The combination of these two events within a block is considered unlikely. We believe double-baking risk is mitigated in our setup.
Pay your rewards… on time
The baking infrastructure includes the awesome Backerei software from@cryptium. It runs in its own pod and sends payouts at the end of every cycle.
Once payouts are done, a Kubernetes cron job generates markdown payout files and deploys them to a static Jekyll website on a Google Storage Bucket, so delegators can look up their payouts.
Nothing comes without an effort
Can anyone be a baker by typing a few commands now ? No ! You still need to understand how the process works. You need to maintain operational security. You need to pay attention to your delegations and avoid overdelegation. You need to communicate with your delegates. Most importantly, you need to do your duty as a baker and participate in the on-chain governance by voting.
But we are taking away the grunt work that every baker goes through. Just deploy a fully featured baking infrastructure on a testnet, learn how it works and focus on your operations.
It is critical to monitor your baking operation and receive alerts when something is not right.
We are working on releasing our monitoring code. There are two components to it:
- internal monitoring: is the baking node connected to two public nodes ? Are the two remote signers ready to sign operations ? Is the most recent block current ?
Prometheus seems to be a good candidate to monitor these metrics. A Tezos prometheus exporter exists and should be appropriate to run as a sidecar of the baking node.
Google Stackdriver has some alerting capabilities that may be useful to act upon these metrics.
- external monitoring: while cluster observability is essential, you must also roll out an external node to observe the behavior of the baker from the point of view of the network itself. We recommend deploying tezos-network-monitor from Polychain Labs.

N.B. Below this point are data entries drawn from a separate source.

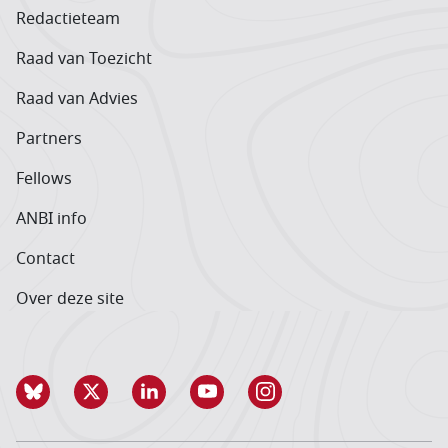
Redactieteam
Raad van Toezicht
Raad van Advies
Partners
Fellows
ANBI info
Contact
Over deze site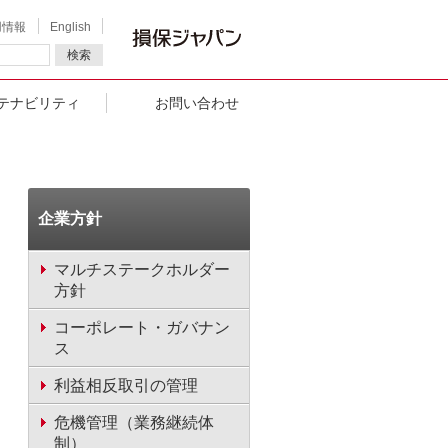
用情報
English
検索
テナビリティ
お問い合わせ
企業方針
マルチステークホルダー
方針
コーポレート・ガバナン
ス
利益相反取引の管理
危機管理（業務継続体
制）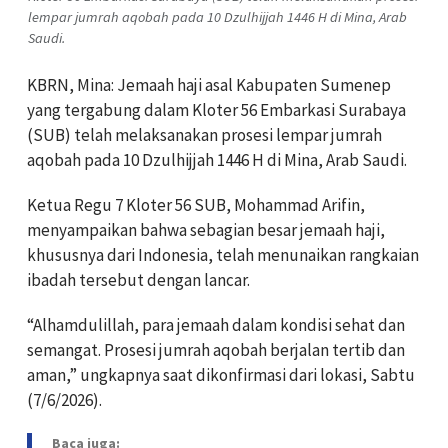
lempar jumrah aqobah pada 10 Dzulhijjah 1446 H di Mina, Arab
Saudi.
KBRN, Mina: Jemaah haji asal Kabupaten Sumenep
yang tergabung dalam Kloter 56 Embarkasi Surabaya
(SUB) telah melaksanakan prosesi lempar jumrah
aqobah pada 10 Dzulhijjah 1446 H di Mina, Arab Saudi.
Ketua Regu 7 Kloter 56 SUB, Mohammad Arifin,
menyampaikan bahwa sebagian besar jemaah haji,
khususnya dari Indonesia, telah menunaikan rangkaian
ibadah tersebut dengan lancar.
“Alhamdulillah, para jemaah dalam kondisi sehat dan
semangat. Prosesi jumrah aqobah berjalan tertib dan
aman,” ungkapnya saat dikonfirmasi dari lokasi, Sabtu
(7/6/2026).
Baca juga: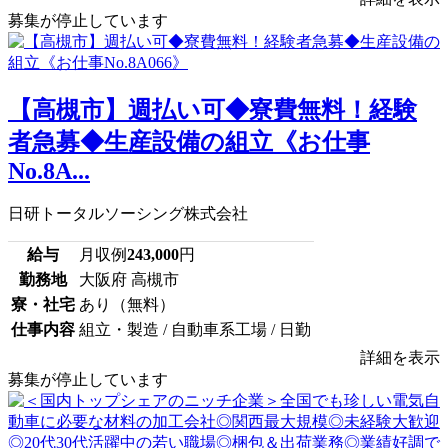
募集が停止しています
【高槻市】週払い可◆寮費無料！経験
者急募◆生産設備の組立《お仕事
No.8A...
日研トータルソーシング株式会社
給与
月収例
243,000
円
勤務地
大阪府 高槻市
寮・社宅
あり（無料）
仕事内容
組立・製造 / 自動車系工場 / 日勤
詳細を表示
募集が停止しています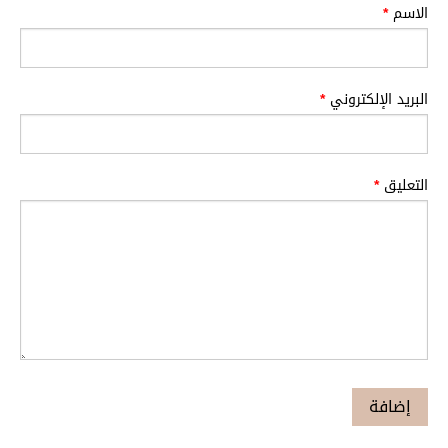
الاسم
*
البريد الإلكتروني
*
التعليق
*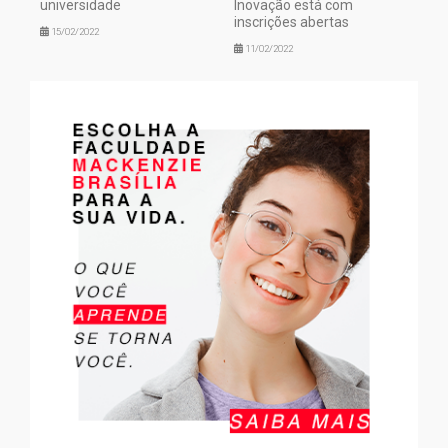
universidade
Inovação está com
inscrições abertas
15/02/2022
11/02/2022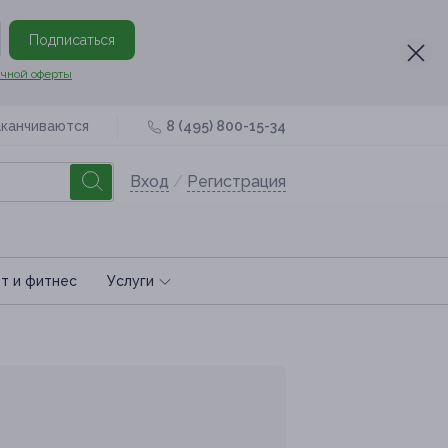
Подписаться
чной оферты
аканчиваются
8 (495) 800-15-34
Вход
/
Регистрация
т и фитнес
Услуги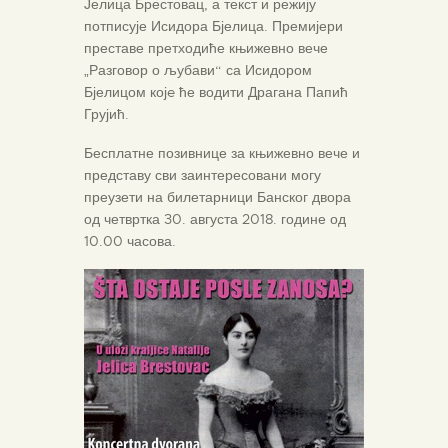
Јелица Брестовац, а текст и режију
потписује Исидора Бјелица. Премијери
преставе претходиће књижевно вече
„Разговор о љубави“ са Исидором
Бјелицом којe ће водити Драгана Папић
Грујић.
Бесплатне позивнице за књижевно вече и
представу сви заинтересовани могу
преузети на билетарници Банског двора
од четвртка 30. августа 2018. године од
10.00 часова.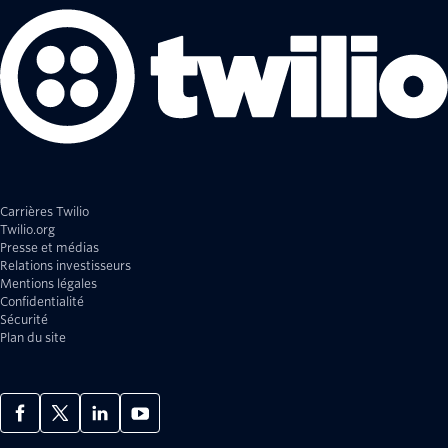
Carrières Twilio
Twilio.org
Presse et médias
Relations investisseurs
Mentions légales
Confidentialité
Sécurité
Plan du site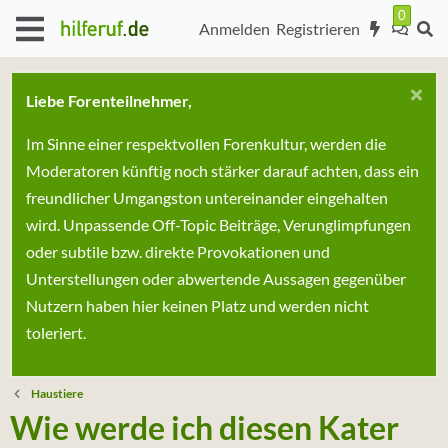
Anmelden
Registrieren
Liebe Forenteilnehmer,
Im Sinne einer respektvollen Forenkultur, werden die
Moderatoren künftig noch stärker darauf achten, dass ein
freundlicher Umgangston untereinander eingehalten
wird. Unpassende Off-Topic Beiträge, Verunglimpfungen
oder subtile bzw. direkte Provokationen und
Unterstellungen oder abwertende Aussagen gegenüber
Nutzern haben hier keinen Platz und werden nicht
toleriert.
Haustiere
Wie werde ich diesen Kater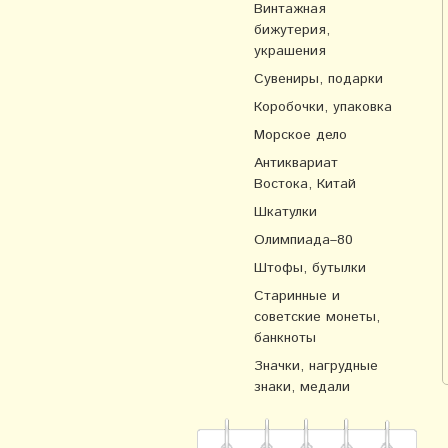
Винтажная
бижутерия,
украшения
Сувениры, подарки
Коробочки, упаковка
Морское дело
Антиквариат
Востока, Китай
Шкатулки
Олимпиада–80
Штофы, бутылки
Старинные и
советские монеты,
банкноты
Значки, нагрудные
знаки, медали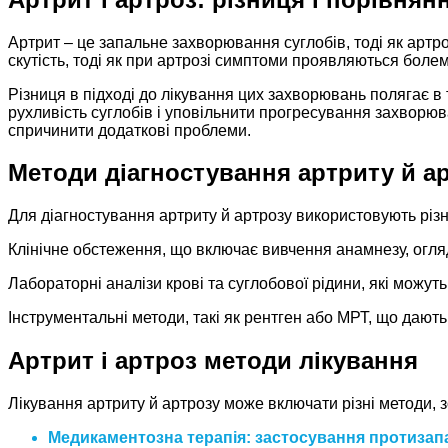
Артрит – це запальне захворювання суглобів, тоді як арт
скутість, тоді як при артрозі симптоми проявляються боле
Різниця в підході до лікування цих захворювань полягає в 
рухливість суглобів і уповільнити прогресування захворюв
спричинити додаткові проблеми.
Методи діагностування артриту й а
Для діагностування артриту й артрозу використовують різн
Клінічне обстеження, що включає вивчення анамнезу, огляд
Лабораторні аналізи крові та суглобової рідини, які можу
Інструментальні методи, такі як рентген або МРТ, що дають 
Артрит і артроз методи лікування
Лікування артриту й артрозу може включати різні методи, 
Медикаментозна терапія: застосування протизап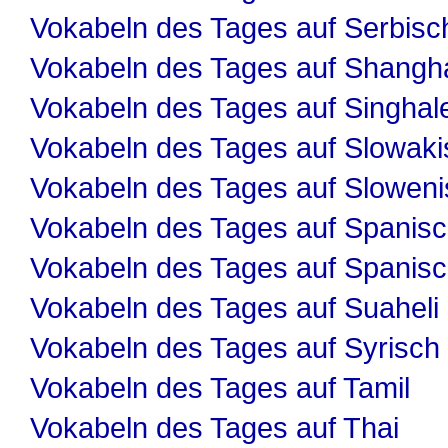
Vokabeln des Tages auf Serbisc
Vokabeln des Tages auf Shangha
Vokabeln des Tages auf Singhal
Vokabeln des Tages auf Slowaki
Vokabeln des Tages auf Slowen
Vokabeln des Tages auf Spanis
Vokabeln des Tages auf Spanis
Vokabeln des Tages auf Suaheli
Vokabeln des Tages auf Syrisch
Vokabeln des Tages auf Tamil
Vokabeln des Tages auf Thai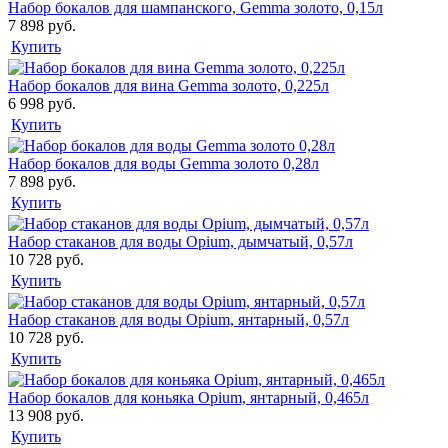
Набор бокалов для шампанского, Gemma золото, 0,15л
7 898 руб.
Купить
Набор бокалов для вина Gemma золото, 0,225л
6 998 руб.
Купить
Набор бокалов для воды Gemma золото 0,28л
7 898 руб.
Купить
Набор стаканов для воды Opium, дымчатый, 0,57л
10 728 руб.
Купить
Набор стаканов для воды Opium, янтарный, 0,57л
10 728 руб.
Купить
Набор бокалов для коньяка Opium, янтарный, 0,465л
13 908 руб.
Купить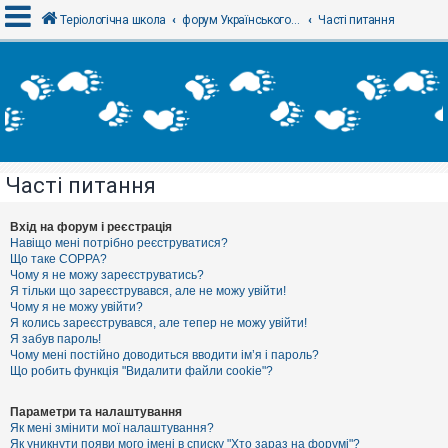
Теріологічна школа
форум Українського теріологічного товариства
Часті питання
В
х
і
д
Часті питання
Р
е
є
Вхід на форум і реєстрація
с
Навіщо мені потрібно реєструватися?
т
Що таке COPPA?
р
Чому я не можу зареєструватись?
а
Я тільки що зареєструвався, але не можу увійти!
ц
Чому я не можу увійти?
і
я
Я колись зареєструвався, але тепер не можу увійти!
Я забув пароль!
Чому мені постійно доводиться вводити ім’я і пароль?
Що робить функція "Видалити файли cookie"?
Т
е
м
Параметри та налаштування
и
Як мені змінити мої налаштування?
б
Як уникнути появи мого імені в списку "Хто зараз на форумі"?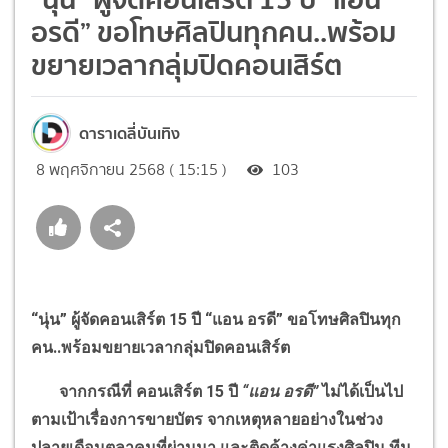
อรดี” ขอโทษศิลปินทุกคน..พร้อม
ขยายเวลากลุ่มปิดคอนเสิร์ต
ดาราเดลี่บันเทิง
8 พฤศจิกายน 2568 ( 15:15 )
103
“นุ่น” ผู้จัดคอนเสิร์ต 15 ปี “แอน อรดี” ขอโทษศิลปินทุก
คน..พร้อมขยายเวลากลุ่มปิดคอนเสิร์ต
จากกรณีที่ คอนเสิร์ต 15 ปี
“
แอน อรดี
”
ไม่ได้เป็นไป
ตามเป้าเรื่องการขายบัตร จากเหตุหลายอย่างในช่วง
ปลายเดือนตุลาคมที่ผ่านมา และติดค้างค่าแรงศิลปิน ทีม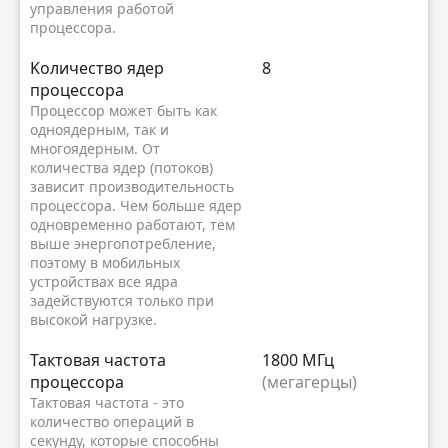
управления работой
процессора.
Kоличество ядер
8
процессора
Процессор может быть как
одноядерным, так и
многоядерным. От
количества ядер (потоков)
зависит производительность
процессора. Чем больше ядер
одновременно работают, тем
выше энергопотребление,
поэтому в мобильных
устройствах все ядра
задействуются только при
высокой нагрузке.
Тактовая частота
1800 МГц
процессора
(мегагерцы)
Тактовая частота - это
количество операций в
секунду, которые способны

Hey, Tezos developers ! Feature requests
There are a few improvements in the Tezos codebase that could make cloud baking infrastructure simpler, cheaper and more resilient.
Special storage mode for bakers
To compute payouts, bakers need to go back in the staking history, further than the “full mode” keeps. In this setup, the central baking node currently runs in archive mode.
Most of the archive data is however useless to us, therefore it would be great to have a storage mode where we drop all the old data, except the staking data of a given baking address, which is kept forever.
Bakers and archive nodes both provide a service to the network, but they need not be the same entities. This proposal should significantly reduce the space requirements on baking nodes, making them cheaper to operate.
We use haproxy to probe signers for liveness, however this probe only signals that the signer has the right address configured. It does not indicate whether the Ledger is unlocked, has the baking app running and set up to bake for this address.
Locally on the signer, one can run the following command to perform these checks:
tezos-client get ledger authorized path for <account-alias-or-ledger-uri>
But there is no way to trigger this command remotely using the http endpoint. If this was possible, it would increase the reliability of our system.
This code is still fresh, since we have only deployed our own baker with it. A lot of parameter combinations have not been tested, and a few features are missing.
For example, it is currently not possible not to use the remote signers, and instead have a hot baking private key stored as a Kubernetes secret. But for Babylonnet or Zeronet, that may be useful.